One clear bag of fluid

In September 2001, one-year-old Rhys Evans became the poster child for gene transfer. The Welsh boy had been diagnosed with X-linked Severe Combined Immune Deficiency (X-SCID) after months of infections, oxygen tents, intensive care, and finally, an isolation room. His parents – one a teacher, the other a pipe fitter – were offered two options by his caregivers at the Great Ormond Street Hospital in London: bone-marrow transplantation plus a brutal regime of chemotherapy (to allow the new tissue to “take”), or an experimental procedure – gene transfer – that had shown success in two infants at Paris's Necker Hospital. Fearing the potentially lethal consequences of chemotherapy, the parents elected for gene transfer, and in July Evans received what his mother recorded in her diary as “one clear bag of fluid.”.Within weeks, immunological parameters began normalizing, and as Rhys approached his second birthday he was discharged from the hospital. Today, Evans leads a normal life – aside from occasional public appearances for charity, and lots of medical monitoring.

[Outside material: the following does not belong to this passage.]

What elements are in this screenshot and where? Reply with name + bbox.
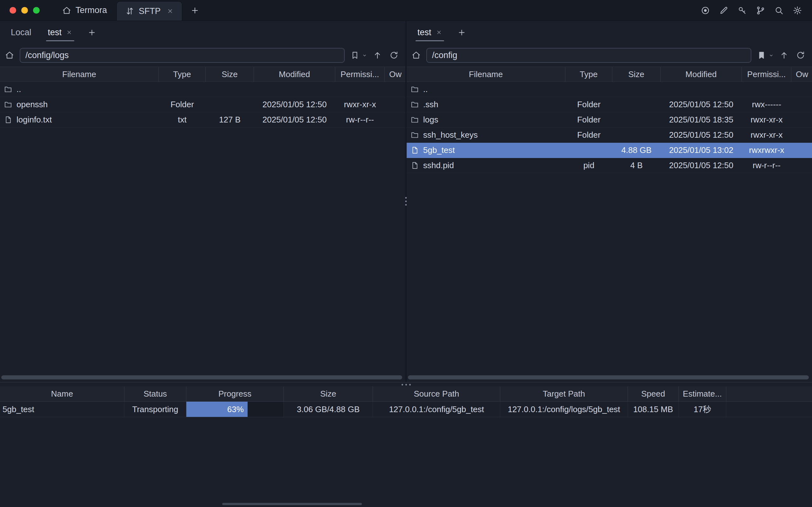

The latter has proven especially important in Evans's case because, across the English Channel, several of his X-SCID peers who underwent the same procedure were not as fortunate. Under the leadership of immunologists Alain Fischer and Marina Cavazzana-Calvo, several children had been cured in a protocol initiated in 1998. But by the early summer of 2002, the French team detected a never-before observed lymphoproliferative disorder in one of their patients. By December, a second patient began showing identical indications. Two years later, a third patient developed the disorder.